Howard Resnick hr at ivs.edu
Sun Jul 9 11:14:32 UTC 2023


Greetings Nagaraj, thanks for your inquiry.

The usual attempt to deploy the Euthyphro dilemma — are some acts good because the gods command them, or do the gods command them because they are good — seems to go like this:

a. If acts are good because gods command them, then the acts are not intrinsically good, and the gods may change their mind. Thus on this account there is no objective moral good, and the attempt to establish objective morality by divine command fails.

b. If the gods enjoin certain acts because they are intrinsically good, then we don’t need divine authority to establish objective moral good.
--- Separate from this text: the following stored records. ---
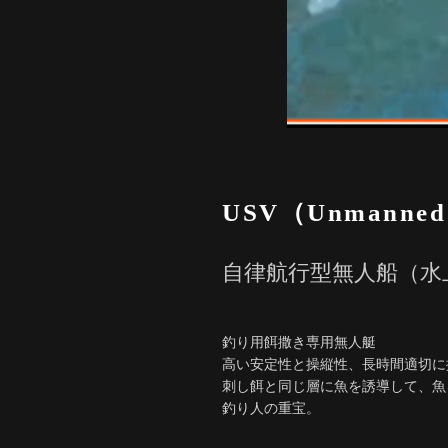
USV（Unmanned S
自律航行型無人船（水
釣り用餌撒き専用無人艇
高い安定性と操縦性、長時間適切に
刺し餌と同じ層に魚を誘導して、魚
釣り人の重宝。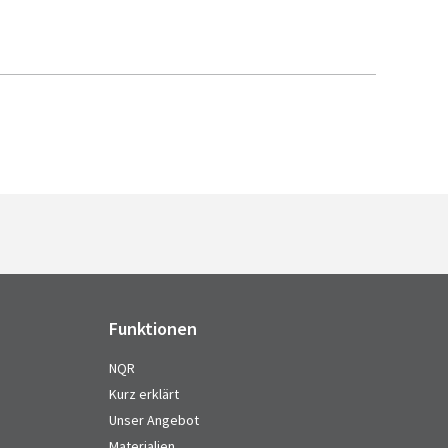
Funktionen
NQR
Kurz erklärt
Unser Angebot
Materialien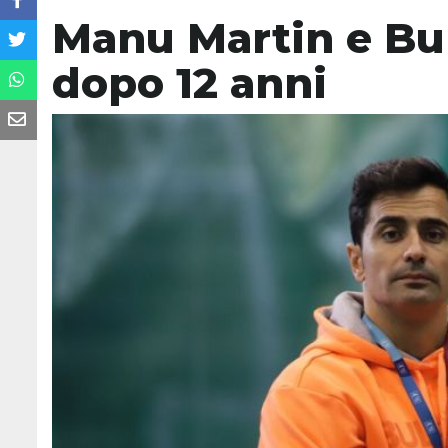
Manu Martin e Bul
dopo 12 anni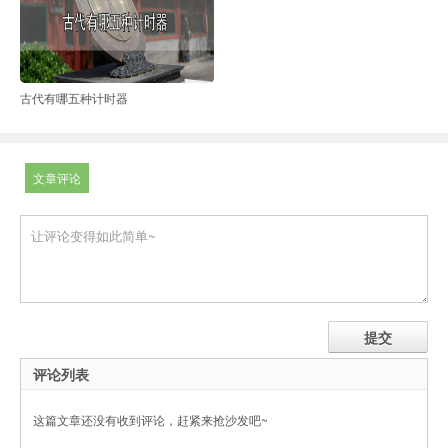
古代有哪五种计时器
文章评论
评论列表
这篇文章还没有收到评论，赶紧来抢沙发吧~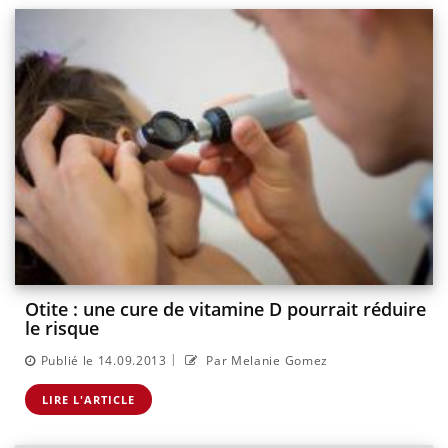
Otite : une cure de vitamine D pourrait réduire
le risque
|
Publié le 14.09.2013
Par Melanie Gomez
LIRE L'ARTICLE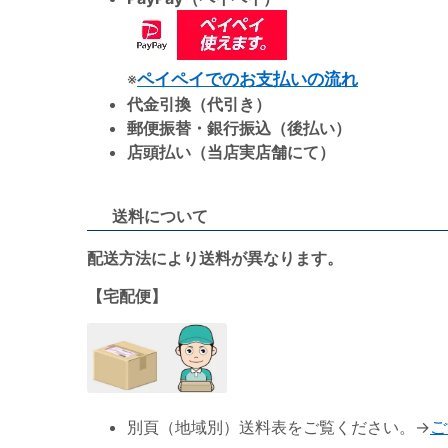
※
ペイペイでのお支払いの流れ
代金引換（代引き）
郵便振替・銀行振込（後払い）
店頭払い（当店実店舗にて）
送料について
配送方法により送料が異なります。
【宅配便】
別頁（地域別）送料表をご覧ください。→
ご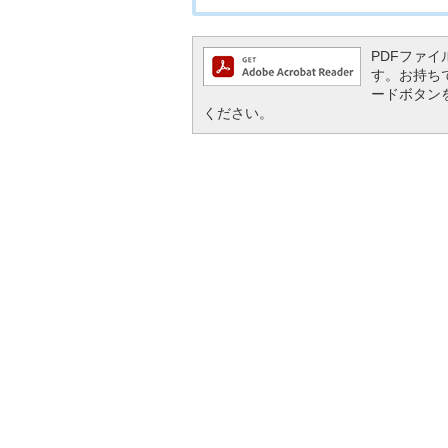
PDFファイル
す。お持ちでな
ードボタン
ください。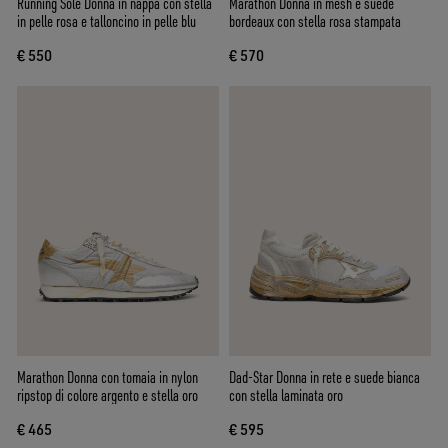
Running Sole Donna in nappa con stella
Marathon Donna in mesh e suede
in pelle rosa e talloncino in pelle blu
bordeaux con stella rosa stampata
€ 550
€ 570
Marathon Donna con tomaia in nylon
Dad-Star Donna in rete e suede bianca
ripstop di colore argento e stella oro
con stella laminata oro
€ 465
€ 595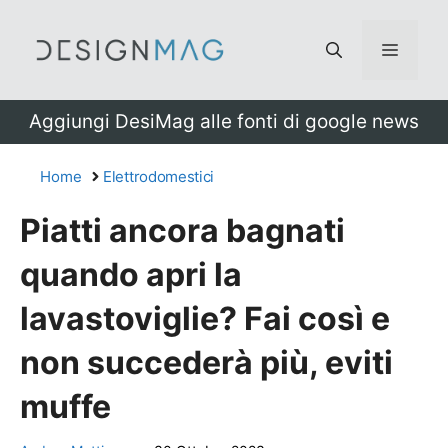
Vai
al
Menu
contenuto
Aggiungi DesiMag alle fonti di google news
Home
Elettrodomestici
Piatti ancora bagnati
quando apri la
lavastoviglie? Fai così e
non succederà più, eviti
muffe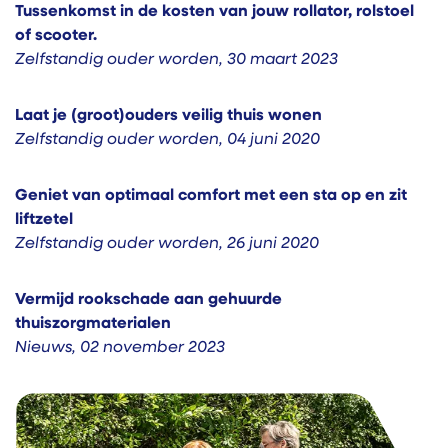
Tussenkomst in de kosten van jouw rollator, rolstoel
of scooter.
Zelfstandig ouder worden
,
30 maart 2023
Laat je (groot)ouders veilig thuis wonen
Zelfstandig ouder worden
,
04 juni 2020
Geniet van optimaal comfort met een sta op en zit
liftzetel
Zelfstandig ouder worden
,
26 juni 2020
Vermijd rookschade aan gehuurde
thuiszorgmaterialen
Nieuws
,
02 november 2023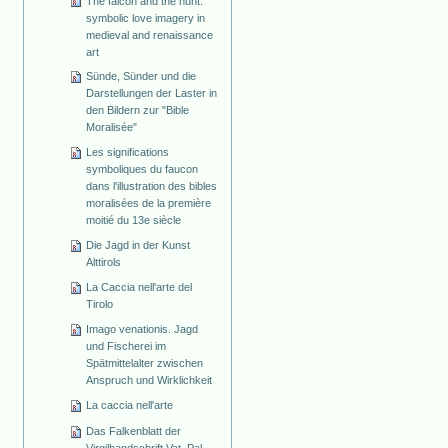
The falcon and the hunt:
symbolic love imagery in
medieval and renaissance
art
Sünde, Sünder und die
Darstellungen der Laster in
den Bildern zur "Bible
Moralisée"
Les significations
symboliques du faucon
dans l'illustration des bibles
moralisées de la première
moitié du 13e siècle
Die Jagd in der Kunst
Alttirols
La Caccia nell'arte del
Tirolo
Imago venationis. Jagd
und Fischerei im
Spätmittelalter zwischen
Anspruch und Wirklichkeit
La caccia nell'arte
Das Falkenblatt der
Virgilhandschrift Vat. Pal.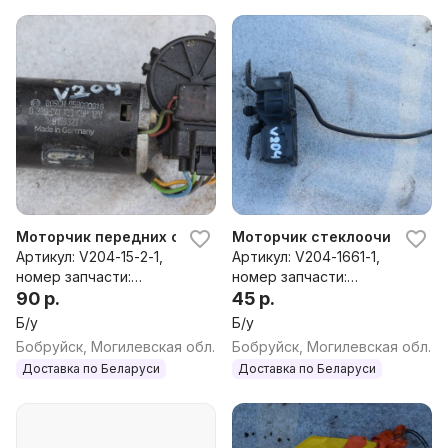
Моторчик передних стеклоочистителей (дворников) Volvo
Моторчик стеклоочистителя 
Артикул: V204-15-2-1,
Артикул: V204-1661-1,
номер запчасти:
номер запчасти:
9169321,058980916
90 р.
0390206950
45 р.
Б/у
Б/у
Бобруйск, Могилевская обл.
Бобруйск, Могилевская обл.
Доставка по Беларуси
Доставка по Беларуси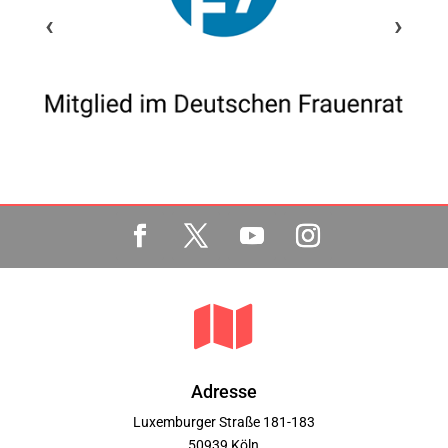
‹
›

Adresse
Luxemburger Straße 181-183
50939 Köln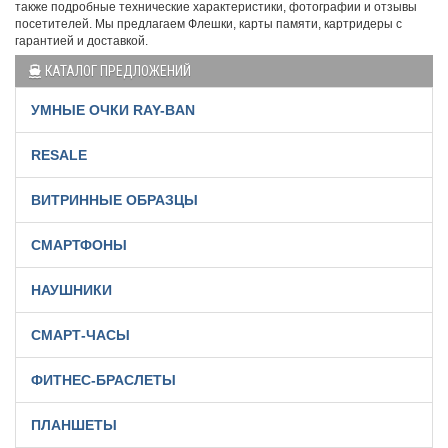
также подробные технические характеристики, фотографии и отзывы
посетителей. Мы предлагаем Флешки, карты памяти, картридеры с
гарантией и доставкой.
КАТАЛОГ ПРЕДЛОЖЕНИЙ
УМНЫЕ ОЧКИ RAY-BAN
RESALE
ВИТРИННЫЕ ОБРАЗЦЫ
СМАРТФОНЫ
НАУШНИКИ
СМАРТ-ЧАСЫ
ФИТНЕС-БРАСЛЕТЫ
ПЛАНШЕТЫ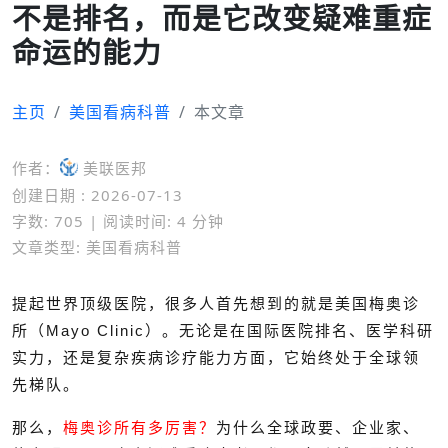
不是排名，而是它改变疑难重症
命运的能力
主页
美国看病科普
本文章
作者：
美联医邦
创建日期 : 2026-07-13
字数: 705 | 阅读时间: 4 分钟
文章类型: 美国看病科普
提起世界顶级医院，很多人首先想到的就是
美国梅奥诊
所（Mayo Clinic）
。无论是在国际医院排名、医学科研
实力，还是复杂疾病诊疗能力方面，它始终处于全球领
先梯队。
那么，
梅奥诊所有多厉害？
为什么全球政要、企业家、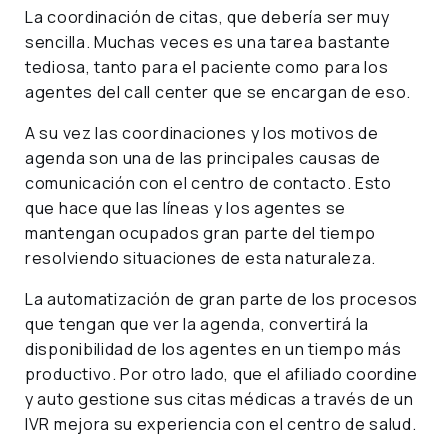
La coordinación de citas, que debería ser muy
sencilla. Muchas veces es una tarea bastante
tediosa, tanto para el paciente como para los
agentes del call center que se encargan de eso.
A su vez las coordinaciones y los motivos de
agenda son una de las principales causas de
comunicación con el centro de contacto. Esto
que hace que las líneas y los agentes se
mantengan ocupados gran parte del tiempo
resolviendo situaciones de esta naturaleza.
La automatización de gran parte de los procesos
que tengan que ver la agenda, convertirá la
disponibilidad de los agentes en un tiempo más
productivo. Por otro lado, que el afiliado coordine
y auto gestione sus citas médicas a través de un
IVR mejora su experiencia con el centro de salud.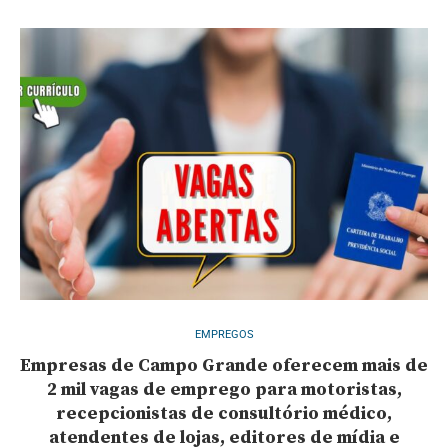
EMPREGOS
Empresas de Campo Grande oferecem mais de
2 mil vagas de emprego para motoristas,
recepcionistas de consultório médico,
atendentes de lojas, editores de mídia e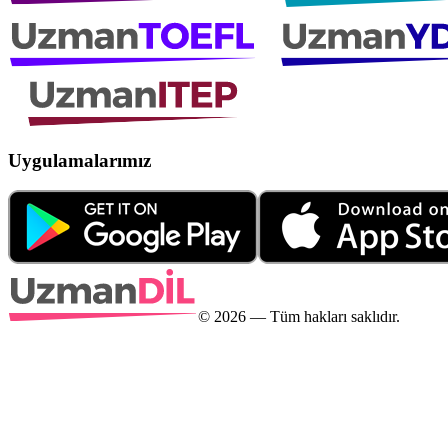
Uygulamalarımız
©
2026
— Tüm hakları saklıdır.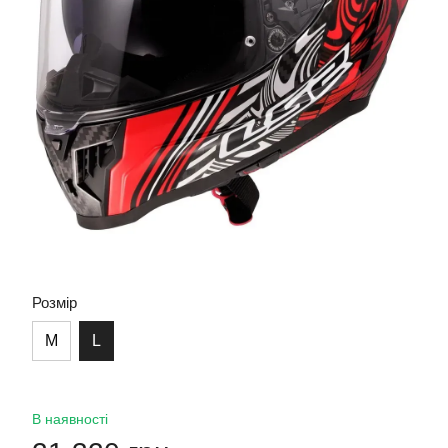
Розмір
M
L
В наявності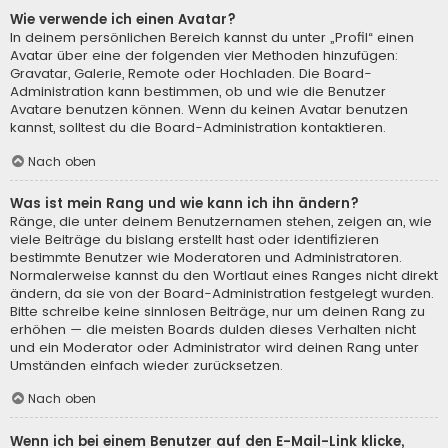
Wie verwende ich einen Avatar?
In deinem persönlichen Bereich kannst du unter „Profil“ einen
Avatar über eine der folgenden vier Methoden hinzufügen:
Gravatar, Galerie, Remote oder Hochladen. Die Board-
Administration kann bestimmen, ob und wie die Benutzer
Avatare benutzen können. Wenn du keinen Avatar benutzen
kannst, solltest du die Board-Administration kontaktieren.
Nach oben
Was ist mein Rang und wie kann ich ihn ändern?
Ränge, die unter deinem Benutzernamen stehen, zeigen an, wie
viele Beiträge du bislang erstellt hast oder identifizieren
bestimmte Benutzer wie Moderatoren und Administratoren.
Normalerweise kannst du den Wortlaut eines Ranges nicht direkt
ändern, da sie von der Board-Administration festgelegt wurden.
Bitte schreibe keine sinnlosen Beiträge, nur um deinen Rang zu
erhöhen — die meisten Boards dulden dieses Verhalten nicht
und ein Moderator oder Administrator wird deinen Rang unter
Umständen einfach wieder zurücksetzen.
Nach oben
Wenn ich bei einem Benutzer auf den E-Mail-Link klicke,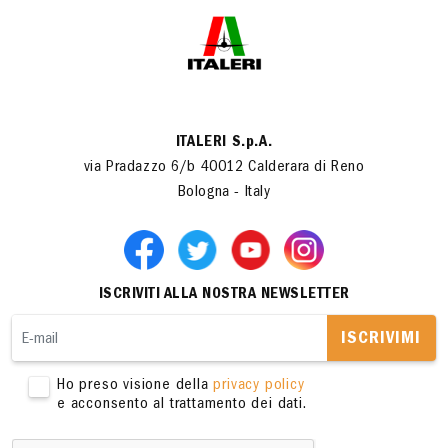
ITALERI S.p.A.
via Pradazzo 6/b 40012 Calderara di Reno
Bologna - Italy
ISCRIVITI ALLA NOSTRA NEWSLETTER
ISCRIVIMI
Ho preso visione della
privacy policy
e acconsento al trattamento dei dati.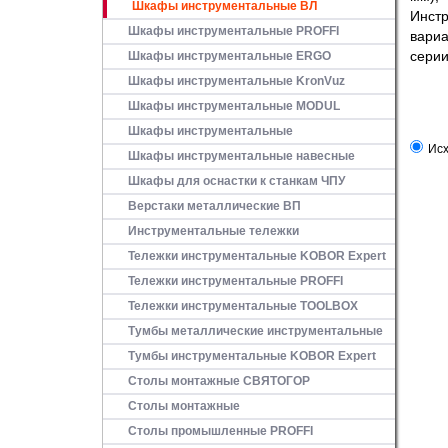
Шкафы инструментальные ВЛ
Инстр
Шкафы инструментальные PROFFI
вариа
серии
Шкафы инструментальные ERGO
Шкафы инструментальные KronVuz
Шкафы инструментальные MODUL
Шкафы инструментальные
Исх
Шкафы инструментальные навесные
Шкафы для оснастки к станкам ЧПУ
Верстаки металлические ВП
Инструментальные тележки
Тележки инструментальные KOBOR Expert
Тележки инструментальные PROFFI
Тележки инструментальные TOOLBOX
Тумбы металлические инструментальные
Тумбы инструментальные KOBOR Expert
Столы монтажные СВЯТОГОР
Столы монтажные
Столы промышленные PROFFI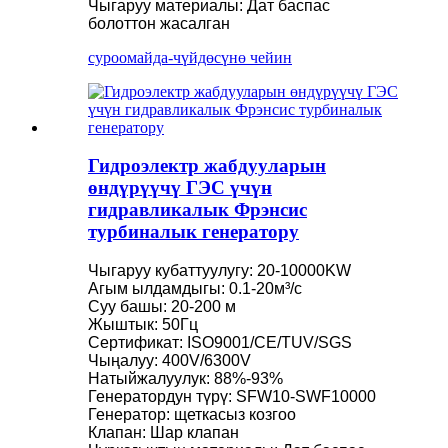
Чыгаруу материалы: Дат баспас
болоттон жасалган
суроо
майда-чүйдөсүнө чейин
Гидроэлектр жабдууларын
өндүрүүчү ГЭС үчүн
гидравликалык Фрэнсис
турбиналык генератору
Чыгаруу кубаттуулугу: 20-10000KW
Агым ылдамдыгы: 0.1-20м³/с
Суу башы: 20-200 м
Жыштык: 50Гц
Сертификат: ISO9001/CE/TUV/SGS
Чыңалуу: 400V/6300V
Натыйжалуулук: 88%-93%
Генератордун түрү: SFW10-SWF10000
Генератор: щеткасыз козгоо
Клапан: Шар клапан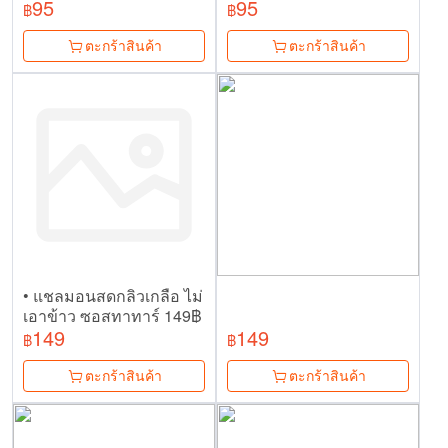
95
95
฿
฿
ตะกร้าสินค้า
ตะกร้าสินค้า
• แชลมอนสดกลิวเกลือ ไม่
เอาข้าว ซอสทาทาร์ 149฿
149
149
฿
฿
ตะกร้าสินค้า
ตะกร้าสินค้า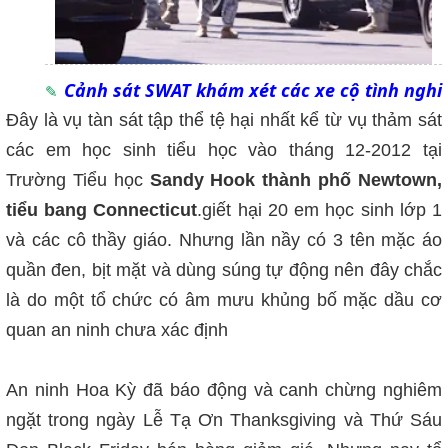
Cảnh sát SWAT khám xét các xe cộ tình nghi
Đây là vụ tàn sát tập thể tệ hại nhất kể từ vụ thảm sát
các em học sinh tiểu học vào tháng 12-2012 tại
Trường Tiểu học
Sandy Hook thành phố Newtown,
tiểu bang Connecticut
.giết hại 20 em học sinh lớp 1
và các cô thầy giáo. Nhưng lần nầy có 3 tên mặc áo
quần đen, bịt mặt và dùng súng tự động nên đây chắc
là do một tổ chức có âm mưu khủng bố mặc dầu cơ
quan an ninh chưa xác định
An ninh Hoa Kỳ đã báo động và canh chừng nghiêm
ngặt trong ngày Lễ Tạ Ơn Thanksgiving và Thứ Sáu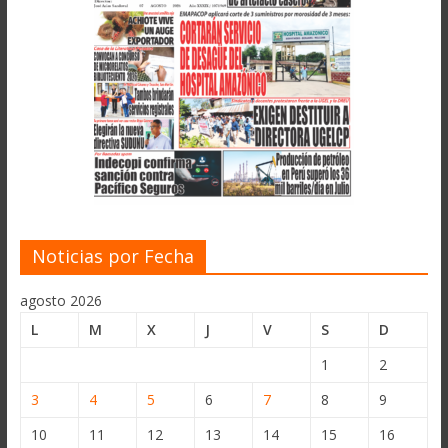
Noticias por Fecha
agosto 2026
L
M
X
J
V
S
D
1
2
3
4
5
6
7
8
9
10
11
12
13
14
15
16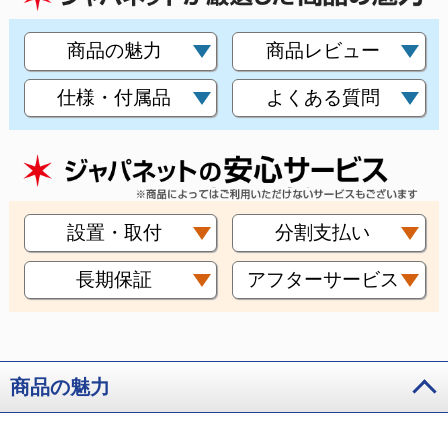
商品の魅力
商品レビュー
仕様・付属品
よくある質問
設置・取付
分割支払い
長期保証
アフターサービス
商品の魅力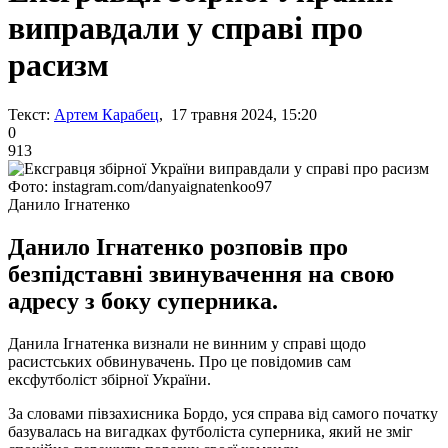
виправдали у справі про
расизм
Текст:
Артем Карабец
, 17 травня 2024, 15:20
0
913
Фото: instagram.com/danyaignatenkoo97
Данило Ігнатенко
Данило Ігнатенко розповів про
безпідставні звинувачення на свою
адресу з боку суперника.
Данила Ігнатенка визнали не винним у справі щодо
расистських обвинувачень. Про це повідомив сам
ексфутболіст збірної України.
За словами півзахисника Бордо, уся справа від самого початку
базувалась на вигадках футболіста суперника, який не зміг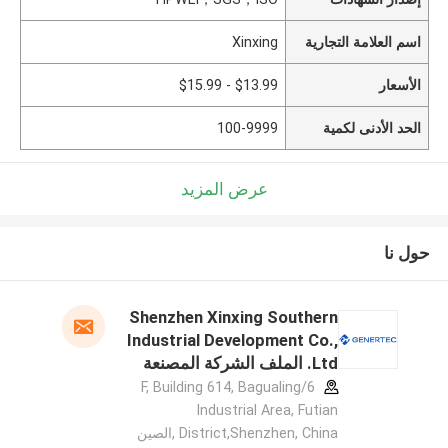
اسم العلامة التجارية
Xinxing
الأسعار
$13.99 - $15.99
الحد الأدنى لكمية
100-9999
عرض المزيد
حول نا
Shenzhen Xinxing Southern
Industrial Development Co.,
Ltd. الملف الشركة المصنعة
6/F, Building 614, Bagualing
Industrial Area, Futian
District,Shenzhen, China ,الصين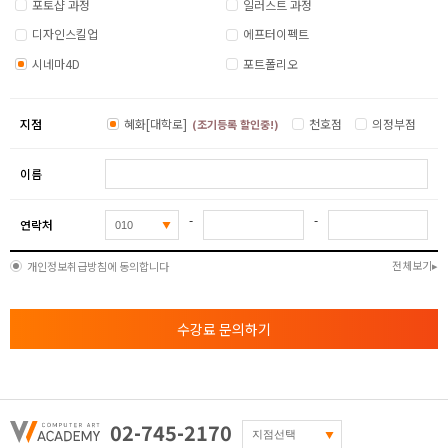
포토샵 과정
일러스트 과정
모그라프 응용 2
디자인스킬업
에프터이펙트
- Cloth 시뮬레이션 ( 바람에 날리는 천 표현 )
시네마4D
포트폴리오
- Reeper 밧줄표현 ( Free Plugin )
- Hair Object를 이용한 잔디 표현
지점
혜화[대학로]
천호점
의정부점
(조기등록 할인중!)
- Hair Object를 이용한 헤어, 털 표현
3
RIGGING
이름
- Joint Tool 활용 / IK 세팅방법
-
-
연락처
[ Character rigging ]
- 다리 / 척추 세팅
전체보기
개인정보취급방침에 동의합니다
[ Character rigging ]
- 팔 / 머리 세팅
- Bind / Weight Tool / Walking Animation
수강료 문의하기
MULTI PASS / 에프터이펙트 연동
- Xpresso이해 및 활용 Xpresso의 기초 사용방법
- Xpresso thinking particle을 통한 표현의 확장
02-745-2170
To establish the Gita’s implicit, deducible view on this issue, I am examing every statement in the Gita which employs an imperative verb — such as kuru, uttiṣṭha, viddhi etc, or negative commands such as mā gamaḥ etc. I am also examining what MW calls “a softened form of the imperative,” ie the infinitive with the auxiliary verb arh, as in ’na tvaṃ śocitum arhasi.’

My impression is that the Gītā teaches an intrinsic moral good, rather than a morally neutral act or state that is made good merely by divine command. Thus the Gītā claims (14.6) that ’sattva-guṇa’ is [intrinsically] prakāśakam, enlightening, and anāmayam, free of [gross] contamination. Similarly, goodness itself brings wisdom, sattvāt sañjāyate jñānaṃ 14.17 etc, happiness (14.6 etc), and future elevation, ūrdhvaṃ gacchanti sattva-sthāḥ 14.8.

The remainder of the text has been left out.